Aunque cueste trabajo aceptarlo, la celebración para recordar a quienes se fueron antes al viaje sin retorno, inicia en los mercados, donde el olor del pan de muerto se encuentra en medio de infinidad de puestos, donde las máscaras de los personajes de cine buscan opacar la tradición, cosa no tan difícil, al menos con los más menores. Así de simple: el encuentro de las dos culturas.
La elaboración de la ofrenda es un momento familiar en el que afloran los recuerdos por el pariente, ya sean padres, pareja, hijos o ancestros que han dejado ya la tierra, relata la señora Rocío Tlapala Rivas, vecina de Tetelcingo, mientras hace arreglos para el retablo de la ofrenda.
La flor de cempasúchil –cuya escritura y pronunciación tiene pequeñas variaciones, dependiendo de la región– llama la atención en los hogares. Angostos caminos de los pétalos de esta flor son la “guía” para que el ser querido –o su espíritu– encuentre el camino que lo lleve al sitio donde se ubica la ofrenda, explica.
La tradición es tan rica, señala, que ha dado adaptaciones de los altares, lo mismo para los niños muertos sin bautizar, los bautizados, matados, los adultos e incluso, confía, hay comunidades donde se recordaba a las mujeres que murieron durante el parto.
De raza indígena, doña Rocío recuerda que las variantes entre una y otra entidad son evidentes, pero en general, lo que se busca es el destacar un recuerdo por los familiares que ya han fallecido, señala. Todo ello representa una gran riqueza que debería enorgullecernos, señala.
Y vaya que no está tan equivocada, pues en 2003, la Organización de las Naciones Unidas para la Educación, la Ciencia y la Cultura (UNESCO) proclamó “La Festividad Indígena de Día de Muertos” como Obra Maestra del Patrimonio Oral e Intangible de la Humanidad.
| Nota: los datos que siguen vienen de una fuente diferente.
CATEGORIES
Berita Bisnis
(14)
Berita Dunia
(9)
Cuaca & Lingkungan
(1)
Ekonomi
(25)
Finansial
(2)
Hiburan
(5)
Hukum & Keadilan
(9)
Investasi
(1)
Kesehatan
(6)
Para ello se conformó un jurado con 17 reconocidos especialistas a nivel mundial y del cual, el escritor Carlos Fuentes fue el único mexicano que se integró.
En Morelos, las regiones con profundas raíces indígenas como Xoxocotla, Tepoztlán, Tetelcingo, Hueyapan, Temoac, Ocotepec y algunas otras zonas, es donde se ha arraigado con mayor fuerza esta tradición.
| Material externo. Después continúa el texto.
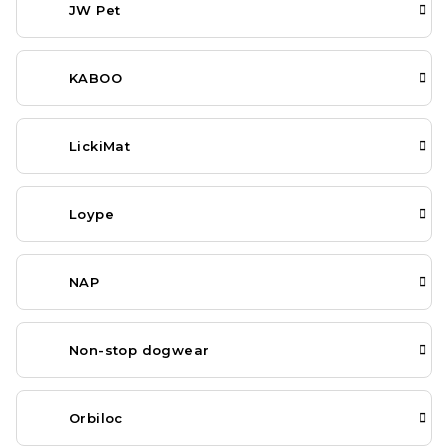
JW Pet
KABOO
LickiMat
Loype
NAP
Non-stop dogwear
Orbiloc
La figura de los “parranderos”, personajes disfrazados con prendas de vestir muy discretas, hoy han sido sustituidos, en el mejor de los casos, por máscaras del hombre lobo, diablitos, brujas, lloronas, la muerte, drácula y otros personajes de cine-ficción que incluso son impulsados desde el jardín de niños por parte de las educadoras.
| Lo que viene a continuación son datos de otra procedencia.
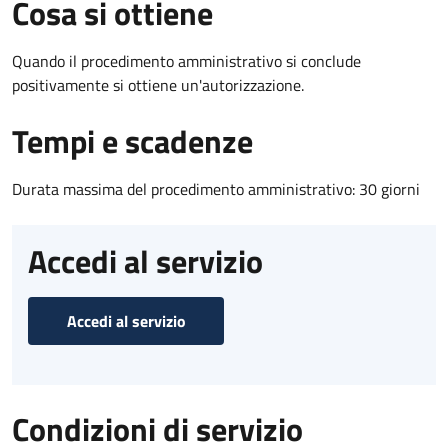
Cosa si ottiene
Quando il procedimento amministrativo si conclude
positivamente si ottiene un'autorizzazione.
Tempi e scadenze
Durata massima del procedimento amministrativo: 30 giorni
Accedi al servizio
Accedi al servizio
Condizioni di servizio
El significado de los componentes para la celebración varía de una región a otra, pero en general, el altar es la parte más importante. Tras el arreglo de una mesa, se lleva a cabo la colocación de los alimentos como son el agua –esta es indispensable–, pan, arroz con leche, dulce de calabaza, sal, mole, conservas, tamales y por supuesto, aquello que en particular haya sido el platillo y bebida favoritos de aquel ser querido a quien se recuerda.
Otros ingredientes que se suman a la ofrenda son el cirio, incienso, juguetes, veladoras, todo ello acompañado de las tradicionales flores de cempasúchil y terciopelo, que dan un toque de elegancia al altar.
Pero no todo es sólo porque sí, señala, por su parte, Jacinto Rivera Borbotillo, adulto mayor de la comunidad de Amilcingo, quien detalla que, por ejemplo, el retablo, con figuras e imágenes de santos y una cruz, tienen el valor representativo de la resurrección y la vida, mientras que el agua sirve para calmar la sed de las ánimas, pero lleva implícito el principio de la vida y la purificación.
El incienso, dice, es el medio para acercarnos al Creador; la sal significa que algún día nos convertiremos ella, mientras que lo fugaz, que es esta vida, se representa a través de las flores. Los cirios son la guía para las almas al viaje que emprenden al mas allá.
Todo ello se ve coronado con la quema de copal, con ello se da la bienvenida a las almas que nos visitan y en algunos casos aún se estila que ello esté acompañado de música, comenta don Jacinto.